Yesterday I had one of those typical ME days. I knew there were things I forgot, but I couldn't think of what it was. The funny thing is, I tried to copy the headers of a few BLOGS but the only one I could save, is this one above, and it is just one of the BLOGS I wanted to mention but didn't. It is called: lombredemonombre.
I mentioned them, just for Mr NICE and his delusional friends, so they can stay at home, or in the GOBSART (Good Old Boys Sitting Around a Table) aquarium, and from the comfort of their lazy chairs, with the company of delusional friends, and a glass of OLD WINE in NEW GLASSES, see what life with ME is really like.
If you know other ME BLOGGERS, let ME know, and when I have the time etc I will mention them. I won't mention ME agenda , a HUMMINGBIRD ME GUIDE,
ME Free For All, trying to put all the pieces together and all those other great sites, when I talk about BLOGGERS with ME. Because everybody who knows anything about ME knows them anyway.
I didn't EVEN mention SIMON’S BLOG . Don't ask me why, sometimes I am just a typical bloke, no logic in my ways of thinking. NOW, don't you dare agree with ME, understood????
Anyway, a lot of us are having lots of extra trouble, on top of ME due to delusional psycho BLOKEYS. I got a few questions about CBT-itis. Well, in medical talk, itis means something like inflammation. So ARTHRITIS means inflammation of your joints, or tendinitis inflammation of a tendon.
We all know a tennis elbow, which is a tendinitis, can even happen if you have never payed the game of FEDERER. You can even GET it from KNITTING. But I don't know if Mr FEDERER is good at that as well.
CBT-itis though, is a HIGHLY contagious, flammable condition. The best advise is to stay away from those people. The problem is, it is a very controversial disease. We know it does exist, the trouble is, it only affects delusionists with abnormal ILLNESS BELIEFS.
The Insurance companies don't like these guys with CBT-itis either, because not only are they their medical advisers who have declared themselves ILL beyond any reasonable doubt.
But they have also started to BLOW, not MARIJUANA by the way, but so much HOT BAKED STEAM FRIED AIR into the atmosphere, that even in TOKYO and TEHERAN, people get mental breakdowns, when they inhale this highly explosive concoction.
So, you are warned, stay away from CBT-itis.
Now many scientists have been thinking about a cure, sorry, they have said it is not important to find a cure. You see, that is the trouble with a keyboard on my laptop with a thinking head, irritating as hell.
It is the same when I want to write something NICE about the GOBSART guidelines, my keyboard changes anything I type in automatically to ABYSMAL.
Even when I want to write that they managed to GET half a page or so right, out of one hundred and thirty or so, my keyboard changes that, sort of auto correction Mr LAPTOP has told me, to ABYSMAL.
Now and again it has a food mood, a good mood that is, so for example, when the TOP DOG is on holiday in far away land, my LAPTOP cheers up and even says hello when I enter the room.
Whereas usually people think that because I lie on the couch or in bed, that I haven't got a brain anymore. I know it doesn't work like it used to, but even I can answer simple questions like how are you today.

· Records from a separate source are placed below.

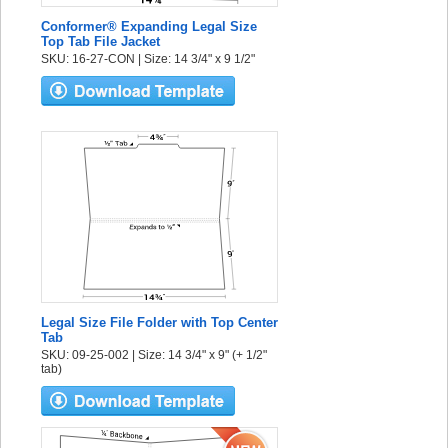
Conformer® Expanding Legal Size
Top Tab File Jacket
SKU: 16-27-CON | Size: 14 3/4" x 9 1/2"
Legal Size File Folder with Top Center
Tab
SKU: 09-25-002 | Size: 14 3/4" x 9" (+ 1/2"
tab)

But apparently, that CBT-itis is such a nasty, chemical composure that it spreads via the Internet like a virus or so, or a TROJAN horse, whatever. But, I will deny as long as I live, that we should invest money, or investigate this horrible delusional disease.
Waste of money, stupid idea, why on earth would I want a sane, healthy psychiatrist roaming around LONDON???
I have been thinking long and hard about this one, and even though I actually know some NICE and pleasant psychiatrists, I can't seem to come up with an answer why on earth we should help these delusionists.
If you have the good fortune to go and see a psycho babbler, just ask him if eighty pounds is more than ELEVEN million, if he knows the answer, you might have found a good one, so hold on to him or her.
Otherwise, GOOD DAY MATES. Feels good though to write that down, because I know you have been waiting for me to do so. So, GOOD DAY MATES.
2 comments:
Dear Dr Speedy,
Like yourself I take CBT-itis seriously . I have several patients with this illness. I would like to thank you for bringing this distressing and misunderstood condition to the publics attention.
I feel there may be a psychological element to this illness. I think deep down they just want to be loved. My patients with this truly awful illness always leave my office wimpering "But why don't they love me doctor?"
We may well be dealing with mass hysteria,
your concerned colleague
Prof Wisely
Gee Dr Speedy,
Ta everso for the name-check and for copying my weird banner. I used to have a very tasteful one but then this one sort of looks more like I feel most of the time === blurry, out-of-it and weary.